Morris wanted to grab the overgroomed brigadier by his shining hair and hammer his face into the table. And not just once. But Morris recognized that he had a duty to control himself. And to think, hard, about what he was being offered.

He didn’t believe the man’s elusive promises for an instant. But he also wondered what he
did
owe to the Corps, under the circumstances, and what his responsibility really was, given the current climate back in Washington.

He already knew his answer, or thought he did. He saw that this was just a downright insulting attempt to drive a wedge between the Army and the Corps, then to defeat both in detail. Nor did he
think he could live with himself if he betrayed Harris at a juncture like this.

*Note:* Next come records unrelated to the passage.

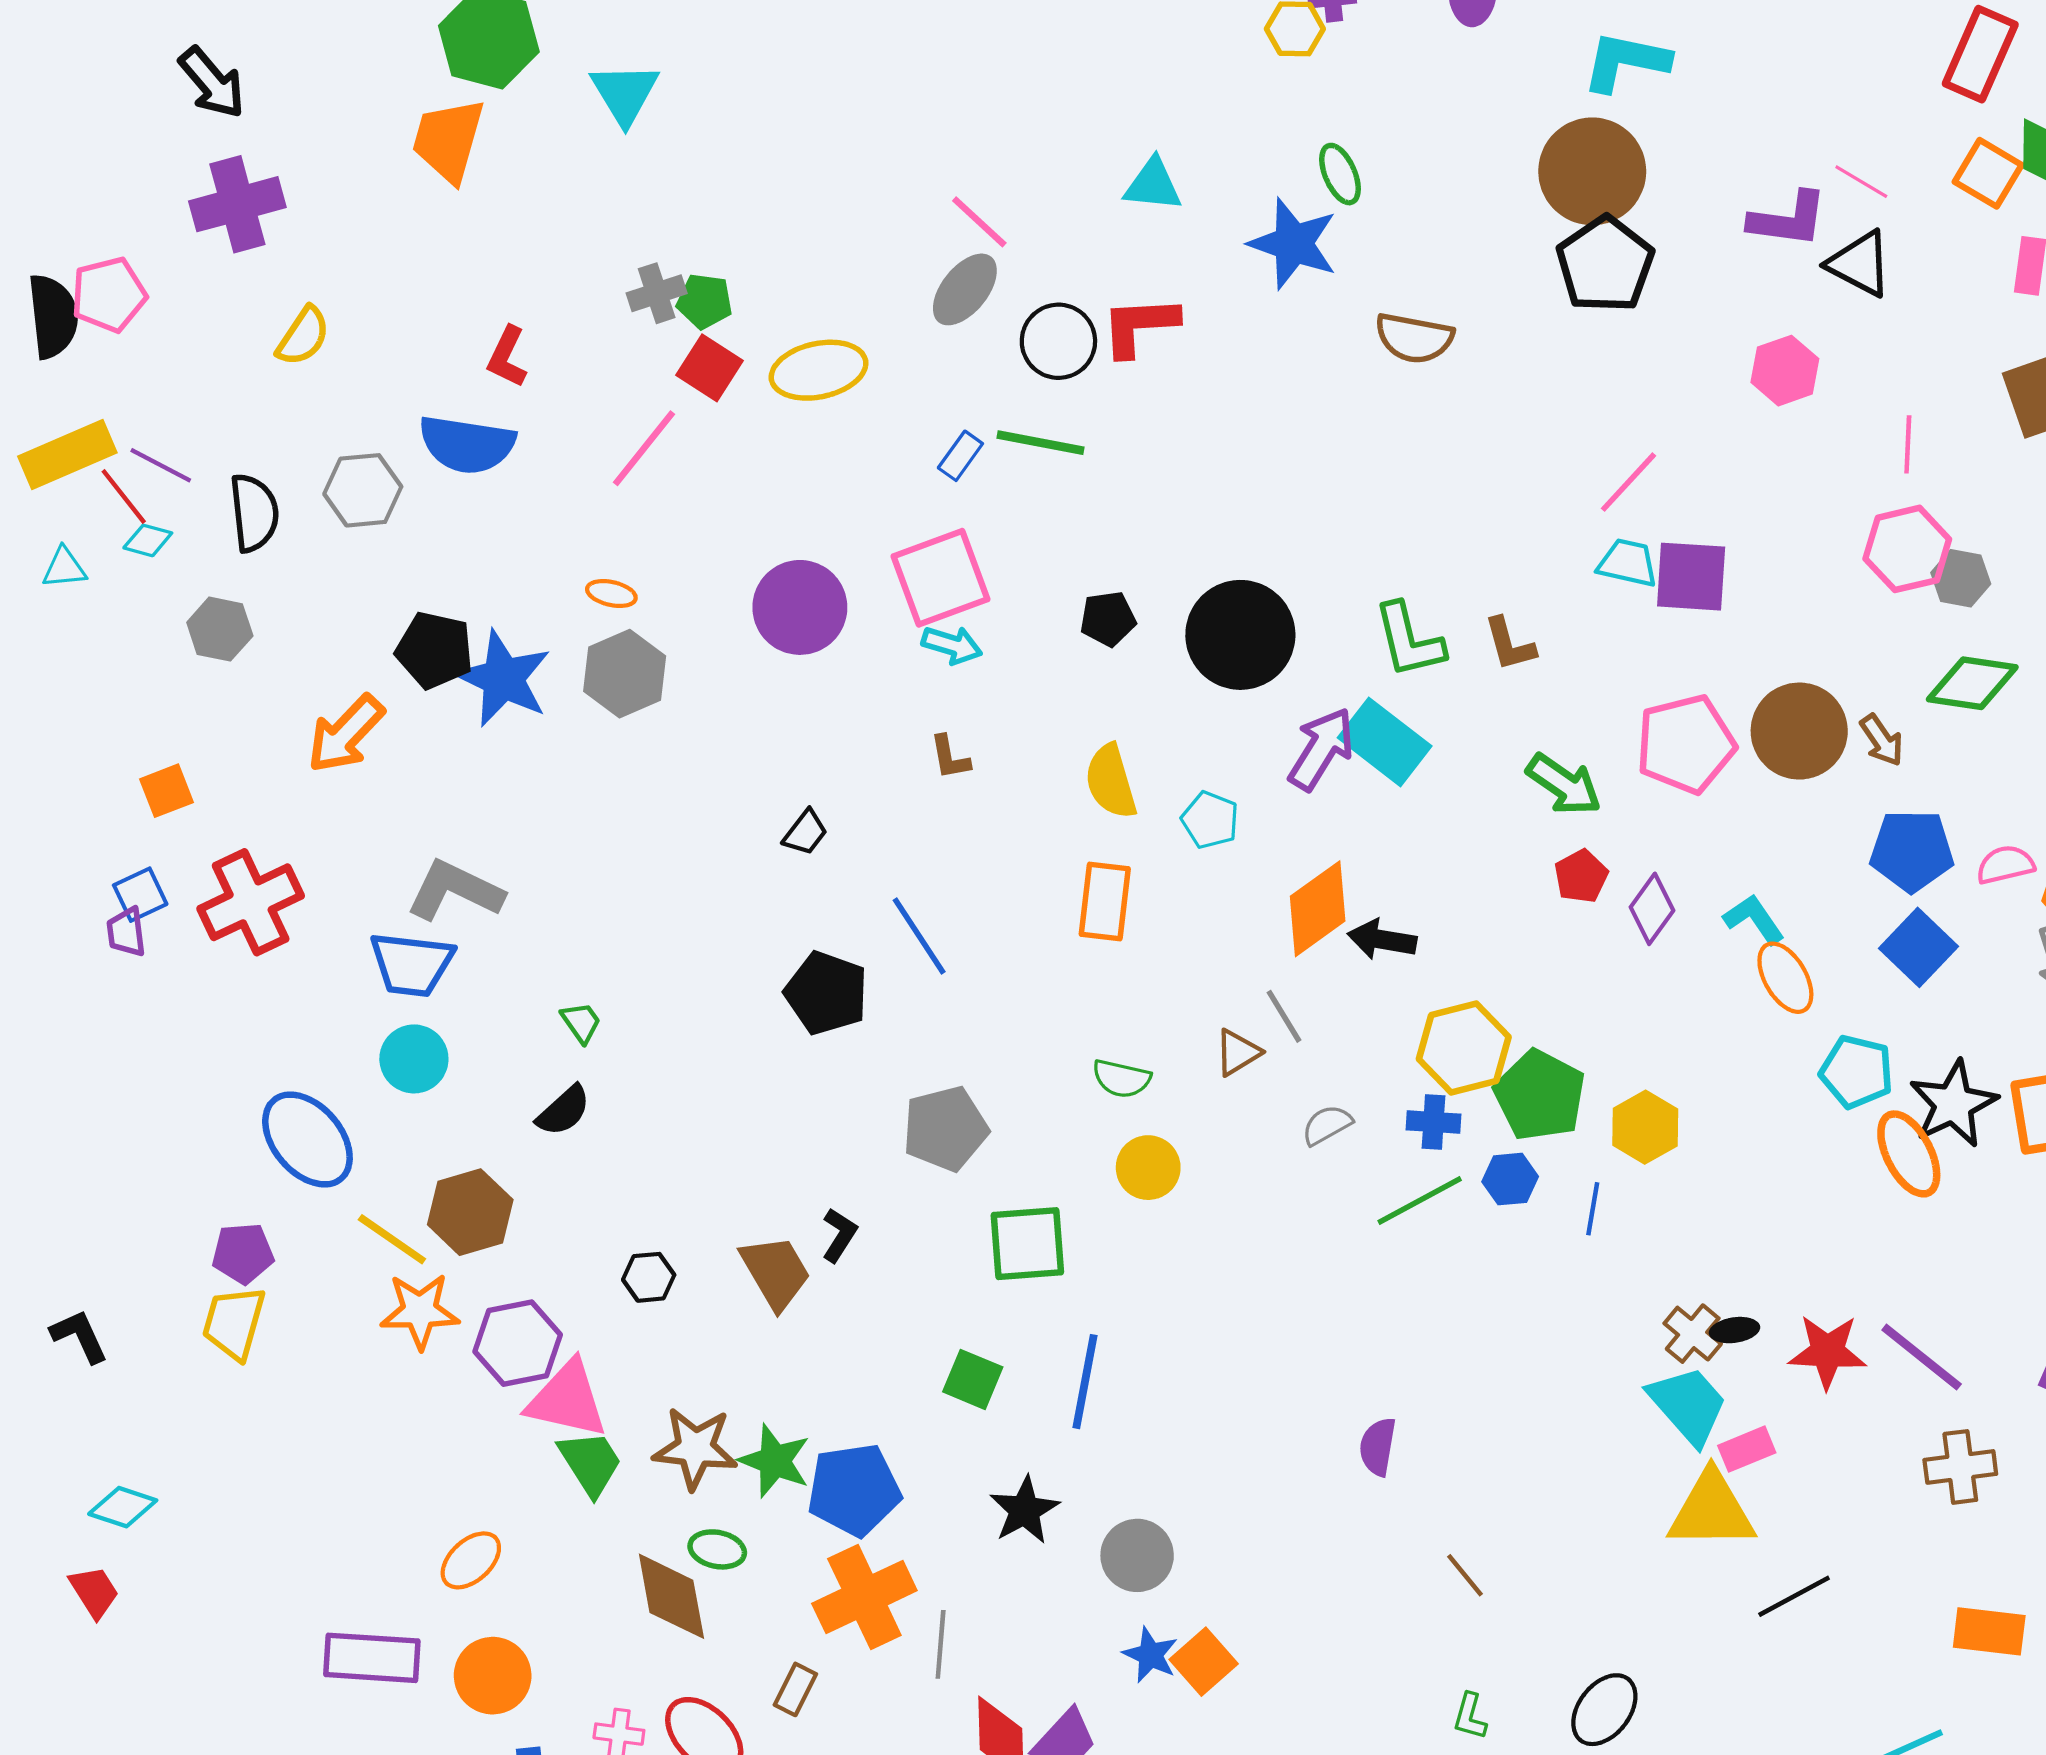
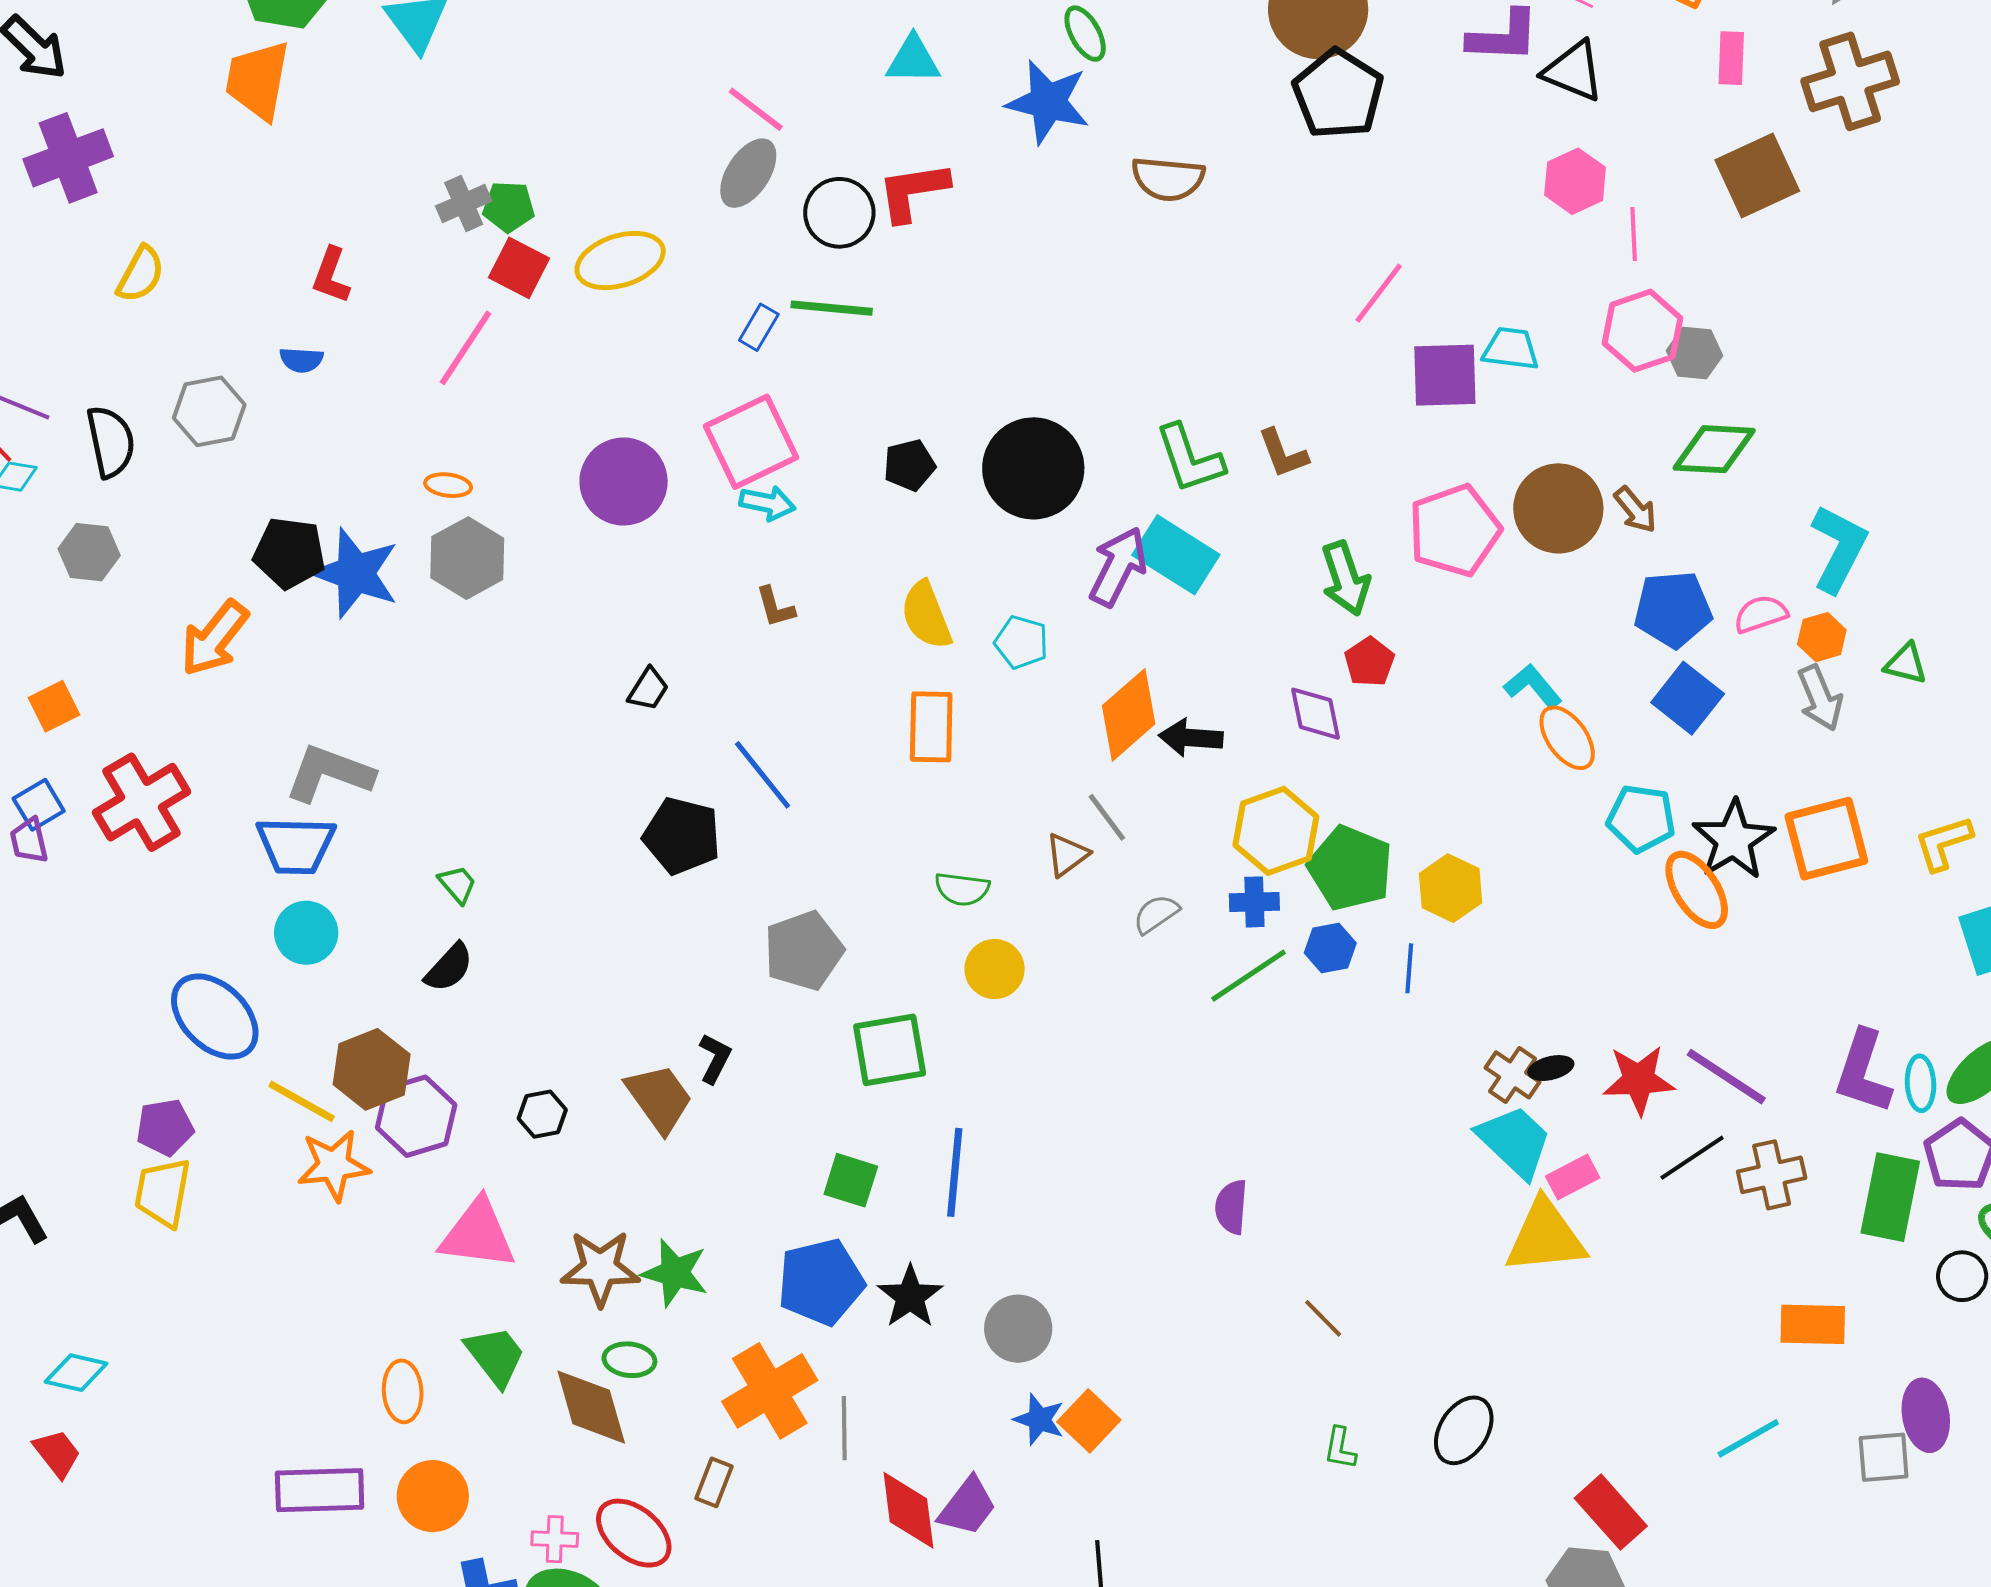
pink hexagon: (1785, 371) -> (1575, 181), moved
blue semicircle: (467, 444) -> (301, 360), size x0.5
cyan trapezoid: (1628, 563) -> (1511, 349), moved
green arrow: (1564, 784) -> (1345, 578), turned 42
purple diamond: (1652, 909) -> (1316, 714), moved, turned -42
purple hexagon: (518, 1343) -> (416, 1116), moved
green trapezoid: (590, 1463) -> (495, 1356), moved
blue pentagon: (854, 1490) -> (821, 1282), moved
orange ellipse: (471, 1560) -> (403, 1391), turned -46
black line: (1794, 1596) -> (1692, 1158), moved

But it was, nonetheless, his duty to think the offer through, to analyze the situation as dispassionately as he could and to burrow into every nuance, to overcome his personal and professional prejudices to judge what truly was best for the country.

“Twelve hours?” he said.

His visitor perked up. “You’ll think about it then? Good. Grand. I’d love to see the Marine Corps and the Military Order of the Brothers in Christ embrace each other in loving friendship.”

Morris almost asked, “And after the embrace, we get fucked, right? In front, or from behind?”

Instead, he told the brigadier, “You’ll have my answer in twelve hours. Now I’ve got work to do.”

But he accomplished little after his visitor disappeared back into the night. As soon as the dev il with the black cross evaporated, Morris could say with certainty that he wouldn’t do as asked, wouldn’t betray the Army or Flintlock Harris. The MOBIC creeps wouldn’t honor the bargain, anyway. They’d howl with laughter at his stupidity, the gullibility of a dumb-ass Jarhead.

And yet . . . What did it all mean? Would he go down in the books as the man who destroyed the Marine Corps? Was that how Major General Morton Morris, USMC, would be remembered?

Yes, if the MOBIC crowd wrote the history books. And, increasingly, it looked as if they would.